Making candy is no picnic. It’s the closest that cooking comes to true chemistry — and not in a good way. But which of the Shakespearean Richards was it who said, “My kingdom for a sleeve of Dickies?” The candy, not the pants, of course.
It’s all Wichita Sims‘ fault — as usual. If she hadn’t brought me one of these delicious/disgusting pink nut patties from a recent road trip I would haven’t felt the necessity to turn some old almonds into sugary candy clusters — stat! I had eaten my one Dickie and I craved more. Candy making called.
I modified this recipe from All Recipes.com but it would have been useless without these comments from a contributor:
I’m from New Orleans and have been making pralines since I was a child. The proportions of this recipe are about right, but it leaves out the most essential step, which is beating the mixture after it reaches soft ball stage until it develops a matte sheen. The texture should have tiny crystals. The pralines should snap when you break them, and melt in your mouth. It takes some practice to know exactly when to stop beating — too soon and you have a translucent caramel. If you go too long, the mixture is too thick to spread when you’re dropping them. Another trick is to not stir the syrup after it starts boiling to prevent early crystallization. If you’re tempted to scrape down the sides, don’t do it — instead, cover the pot a couple of minutes and let the steam wash them down. Also, we always used raw pecans, not toasted. A pinch of salt brings out the flavor of the pecans.
Thank you, KikiNola! I’m indebted to you. I hadn’t made candy in years and without her tips, I’m convinced this vegan almond variation on the classic recipe wouldn’t have worked at all. I make crystals for science every year with my 4th graders and I know how finicky crystals can be.
The other big no-no? Making candy on a damp day. Moisture in the air interferes with the candy setting. That said, this recipe was dead easy. I only cooked the ingredients for a few minutes. I wasn’t going to use a candy thermometer either but while I watched the mixture boil, I panicked and hunted up my (previously unused) candy thermometer, determined that I was well past soft ball, and took the pot off the heat. Working on an electric range can be trying — less control — but if I could make this candy with all my caveats, anyone can. Even without real butter (or milk or cream — or fresh pecans as mentioned above!) they were melt-in-your-mouth delightful, and tastier than those pink Dickies that we love. Apologies to Wichita.
Vegan Almond Pralines
3/4 cup Earth Balance
1 1/2 cup almonds (I used roasted, salted Safeway brand and I used a mallet to crush them lightly in a Ziplock bag beforehand)

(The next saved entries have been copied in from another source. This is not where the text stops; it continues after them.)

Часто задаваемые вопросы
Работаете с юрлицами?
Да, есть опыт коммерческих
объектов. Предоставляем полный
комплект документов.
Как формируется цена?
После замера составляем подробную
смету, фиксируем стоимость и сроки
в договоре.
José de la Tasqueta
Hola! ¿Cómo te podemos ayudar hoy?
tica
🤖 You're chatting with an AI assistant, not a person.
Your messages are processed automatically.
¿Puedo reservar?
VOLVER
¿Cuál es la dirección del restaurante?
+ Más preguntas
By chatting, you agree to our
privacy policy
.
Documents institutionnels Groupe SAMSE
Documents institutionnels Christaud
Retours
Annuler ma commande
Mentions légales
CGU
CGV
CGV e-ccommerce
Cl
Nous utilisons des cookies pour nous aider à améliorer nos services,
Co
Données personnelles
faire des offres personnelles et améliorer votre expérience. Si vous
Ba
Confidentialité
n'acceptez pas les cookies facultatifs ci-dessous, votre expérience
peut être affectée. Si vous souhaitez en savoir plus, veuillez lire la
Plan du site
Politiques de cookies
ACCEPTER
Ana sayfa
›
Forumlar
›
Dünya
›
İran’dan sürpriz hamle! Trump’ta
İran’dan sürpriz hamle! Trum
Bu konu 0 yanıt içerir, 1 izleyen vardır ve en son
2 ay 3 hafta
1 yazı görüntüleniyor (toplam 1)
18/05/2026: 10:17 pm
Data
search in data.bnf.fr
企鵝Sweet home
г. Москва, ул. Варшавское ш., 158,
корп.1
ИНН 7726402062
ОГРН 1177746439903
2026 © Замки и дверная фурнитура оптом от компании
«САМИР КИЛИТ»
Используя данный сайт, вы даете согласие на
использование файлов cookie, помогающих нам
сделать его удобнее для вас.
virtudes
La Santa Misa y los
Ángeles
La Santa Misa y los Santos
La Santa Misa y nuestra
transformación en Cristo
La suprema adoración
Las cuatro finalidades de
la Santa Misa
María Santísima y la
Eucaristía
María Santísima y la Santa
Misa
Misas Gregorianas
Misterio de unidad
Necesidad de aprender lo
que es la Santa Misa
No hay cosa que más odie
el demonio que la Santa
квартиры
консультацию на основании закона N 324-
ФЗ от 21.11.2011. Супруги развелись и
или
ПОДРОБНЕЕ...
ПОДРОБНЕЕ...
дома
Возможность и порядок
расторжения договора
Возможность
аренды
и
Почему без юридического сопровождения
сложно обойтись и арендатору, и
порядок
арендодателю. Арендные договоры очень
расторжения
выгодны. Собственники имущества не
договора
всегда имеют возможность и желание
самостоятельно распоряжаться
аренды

3/4 brown sugar (light or dark — your choice)
1 1/2 cups white sugar (I used ultra fine granulated sugar and this might indeed make it quicker to cook)
1 teaspoon of kosher salt
1/2 cup of almond milk (I used lowfat vanilla but full fat would probably be better and you could add vanilla extract separately)
Line something cold — like a piece of marble or a baking sheet — with parchment or waxed paper.

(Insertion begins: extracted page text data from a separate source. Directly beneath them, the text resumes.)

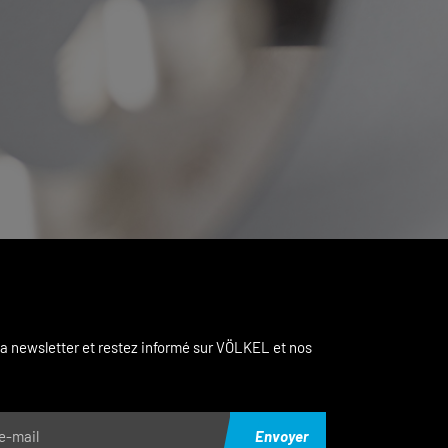
a newsletter et restez informé sur VÖLKEL et nos
Envoyer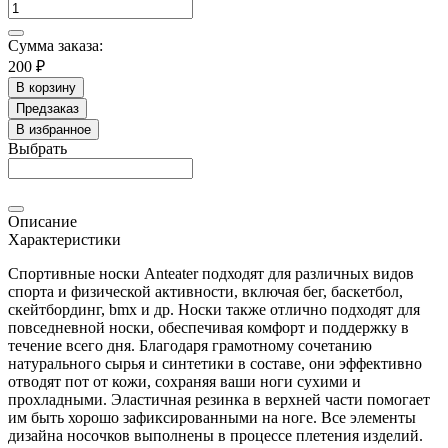
Сумма заказа:
200 ₽
В корзину
Предзаказ
В избранное
Выбрать
Описание
Характеристики
Спортивные носки Anteater подходят для различных видов
спорта и физической активности, включая бег, баскетбол,
скейтбординг, bmx и др. Носки также отлично подходят для
повседневной носки, обеспечивая комфорт и поддержку в
течение всего дня. Благодаря грамотному сочетанию
натурального сырья и синтетики в составе, они эффективно
отводят пот от кожи, сохраняя ваши ноги сухими и
прохладными. Эластичная резинка в верхней части помогает
им быть хорошо зафиксированными на ноге. Все элементы
дизайна носочков выполнены в процессе плетения изделий.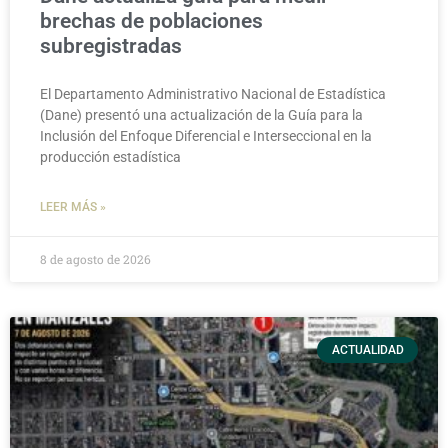
brechas de poblaciones
subregistradas
El Departamento Administrativo Nacional de Estadística
(Dane) presentó una actualización de la Guía para la
Inclusión del Enfoque Diferencial e Interseccional en la
producción estadística
LEER MÁS »
8 de agosto de 2026
ACTUALIDAD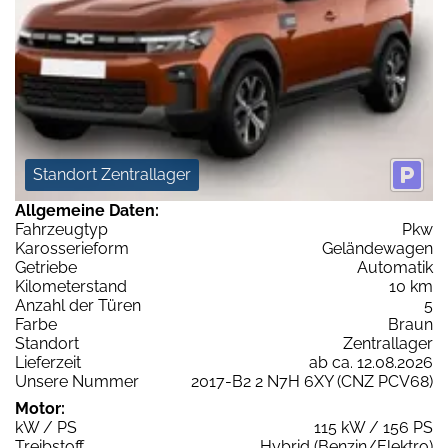
Standort Zentrallager
Allgemeine Daten:
Fahrzeugtyp
Pkw
Karosserieform
Geländewagen
Getriebe
Automatik
Kilometerstand
10 km
Anzahl der Türen
5
Farbe
Braun
Standort
Zentrallager
Lieferzeit
ab ca. 12.08.2026
Unsere Nummer
2017-B2 2 N7H 6XY (CNZ PCV68)
Motor:
kW / PS
115 kW / 156 PS
Treibstoff
Hybrid (Benzin/Elektro)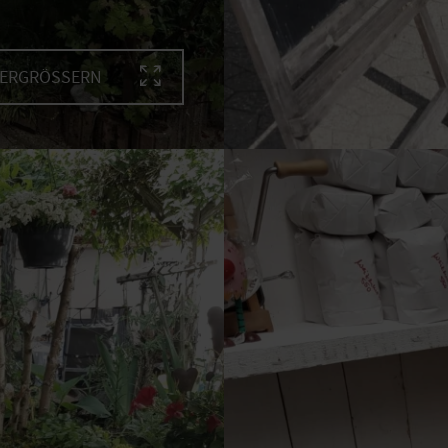
VERGRÖSSERN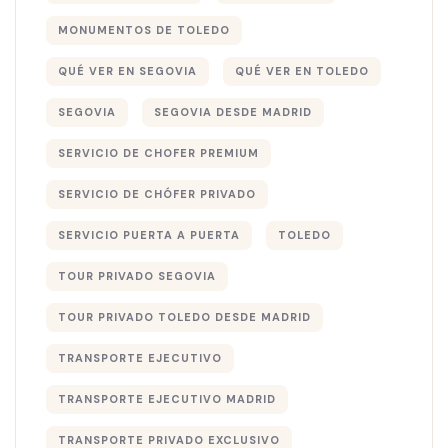
MONUMENTOS DE TOLEDO
QUÉ VER EN SEGOVIA
QUÉ VER EN TOLEDO
SEGOVIA
SEGOVIA DESDE MADRID
SERVICIO DE CHOFER PREMIUM
SERVICIO DE CHÓFER PRIVADO
SERVICIO PUERTA A PUERTA
TOLEDO
TOUR PRIVADO SEGOVIA
TOUR PRIVADO TOLEDO DESDE MADRID
TRANSPORTE EJECUTIVO
TRANSPORTE EJECUTIVO MADRID
TRANSPORTE PRIVADO EXCLUSIVO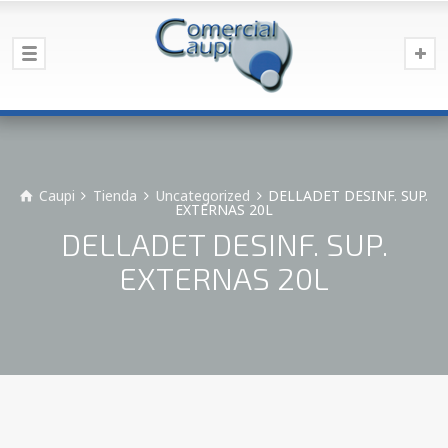
Caupi
Tienda
Uncategorized
DELLADET DESINF. SUP.
EXTERNAS 20L
DELLADET DESINF. SUP.
EXTERNAS 20L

Combine all your ingredients in a good saucepan that heats evenly and holds several quarts (I used Revere which has a copper bottom but is non-reactive stainless). Mix well and bring to a boil. As KikiNola says above, you are watching for that matte sheen to take over your mixture. Alternatively, use a candy thermometer to determine when you are between 234 and 240 degrees (soft ball) or drop a tiny bit of the liquid into cold water to see if it forms a soft ball. I wasn’t sure from her instructions if I should be beating the mixture at this point or leaving it alone so I opted for the later and dropped it on the parchment. At first, it ran everywhere, leading me to believe that I had messed up and would be eating caramel almond syrup with my lactose-free yoghurt for the next few weeks.
It was good this way! Did you know that Yoplait has started selling lactose-free yoghurt? I gather that plenty of lactose-free folk can eat regular yoghurt but I’m not one of them so I’m happy about this development. Even better with liquid candy added too!
Be more patient than me right out of the gate and drop your mixture into blops of no more than two inches or so around onto your parchment and leave them for two hours (or more on a humid day). If you have cooked it enough, you will be rewarded with delicate little candies that will keep for about a week in a tin — if you can leave them alone that long. If not, you can scrape the whole thing into a container and pour it over ice cream. Either way, you’re a winner.